O grupo não ousou reacender o fogão ou o gerador. Comeram o que Dirceu trouxera — peixe cozido com bananas da terra e farinha — frio, no escuro crescente da sala. Cada som externo — um cachorro latindo, um barco a motor distante — os fazia saltar.
Finalmente, quando as sombras alongadas no assoalho já se fundiam em escuridão total, ouviram passos na estrada de terra. Leves, rápidos. Não eram as botas pesadas dos soldados. A porta dos fundos rangeu suavemente e Dirceu entrou, carregando não um, mas dois sacos.
"É hoje," ele sussurrou, antes que pudessem perguntar. "O Reinaldo disse que não pode esperar amanhã. Os militares já foram no cais principal fazer perguntas. Ele acha que vão vistoriar os barcos de noite. Ele tá pronto pra zarpar agora. A maré tá favorável pra sair sem motor, remando."
O alívio foi agudo, mas a pressão aumentou dez vezes. Era agora ou nunca.
"Como fazemos?" perguntou Lucas, já recolhendo a preciosa mala com os documentos.
"Pelo quintal. Tem um caminho atrás das pitangueiras que desce direto para uma pequena praia de pedras, onde o Reinaldo guarda o barco dele. É escondido. Vocês vão na minha frente, em fila, sem fazer barulho. Se acharem que alguém tá vendo, se joguem no mato e não se mexam."

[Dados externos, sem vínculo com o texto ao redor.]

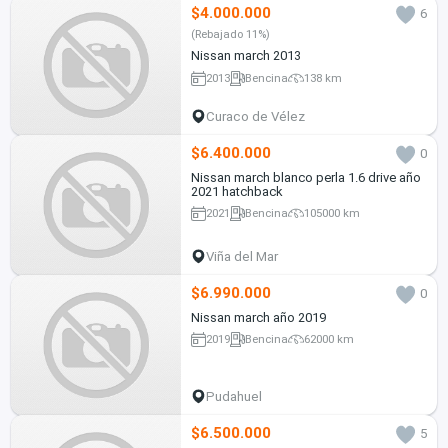
$4.000.000
6
(Rebajado 11%)
Nissan march 2013
2013
Bencina
138 km
Curaco de Vélez
$6.400.000
0
Nissan march blanco perla 1.6 drive año
2021 hatchback
2021
Bencina
105000 km
Viña del Mar
$6.990.000
0
Nissan march año 2019
2019
Bencina
62000 km
Pudahuel
$6.500.000
5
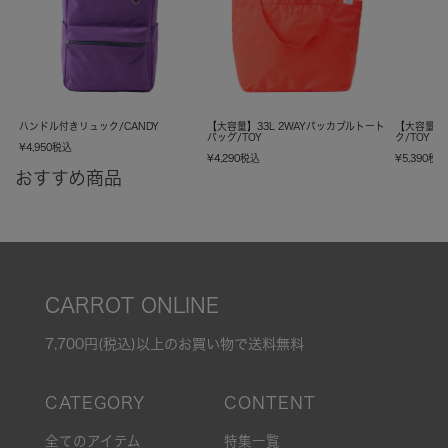
ハンドル付きリュック/CANDY
【大容量】33L 2WAYパッカブルトート
【大容量】
バッグ/TOY
ク/TOY
¥
4,950
税込
¥
4,290
税込
¥
5,390
税
おすすめ商品
CARROT ONLINE
7,700円(税込)以上のお買い物で送料無料
全てのアイテム
特集一覧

A fuga final de Paraty começou na mais absoluta escuridão, guiada apenas pela silhueta confiante de Dirceu contra o céu ligeiramente menos negro. Passaram por entre os pés de pitanga, o doce aroma das frutas esmagadas sob seus pés sendo o único luxo da despedida. A descida foi íngreme, escorregadia, com galhos arranhando braços e pernas.

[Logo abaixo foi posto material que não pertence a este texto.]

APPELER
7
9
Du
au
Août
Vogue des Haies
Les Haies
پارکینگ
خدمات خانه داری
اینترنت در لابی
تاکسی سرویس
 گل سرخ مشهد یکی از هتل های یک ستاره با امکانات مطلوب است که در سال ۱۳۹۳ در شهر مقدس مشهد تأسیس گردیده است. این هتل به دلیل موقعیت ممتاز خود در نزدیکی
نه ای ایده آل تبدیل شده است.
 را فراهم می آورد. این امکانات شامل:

E então, ouviram o som baixo e reconfortante do mar batendo suavemente em pedras. E viram, ancorado em águas rasas, o barco de Reinaldo: uma simples canoa de madeira com vela recolhida, mas ampla o suficiente para todos. Um homem baixo e atarracado estava dentro, segurando um remo.
Sem uma palavra, Dirceu ajudou um a um a embarcar, um forte aperto de mão para cada um, um último para Paulo. "Cuida deles, e se cuida, rapaz," ele murmurou.

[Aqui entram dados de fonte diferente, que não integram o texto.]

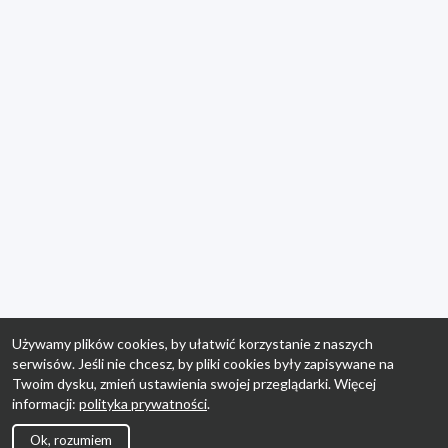
Używamy plików cookies, by ułatwić korzystanie z naszych
serwisów. Jeśli nie chcesz, by pliki cookies były zapisywane na
Twoim dysku, zmień ustawienia swojej przeglądarki. Więcej
informacji:
polityka prywatności
.
Ok, rozumiem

Reinaldo apenas assentiu, seus olhos escuros refletindo a fraca luz das estrelas. Quando o último corpo estava a bordo, ele empurrou o barco com seu remo, afastando-o silenciosamente das pedras. Apenas quando estavam a uma distância segura, ele içou a vela pequena, que capturou uma brisa noturna quase imperceptível.
Paraty, com seus lampiões tremulantes e seus becos agora perigosos, começou a diminuir atrás deles, uma silhueta escura contra a montanha. O barco deslizou pelas águas escuras da baía, rumo ao mar aberto e à incerteza total. Dirceu e a casa do avô Altino ficavam para trás, dois pontos de luz em uma rede de proteção que se estendia, eles agora sabiam, desde os tempos de Bárbara dos Prazeres.
Eles escaparam do labirinto de pedra. Mas o oceano à frente era um deserto sem mapa. Para onde iriam? O Arquivo das Sombras estava salvo, mas seus guardiões estavam novamente à deriva, com apenas a coragem de um pescador e as estrelas como guia.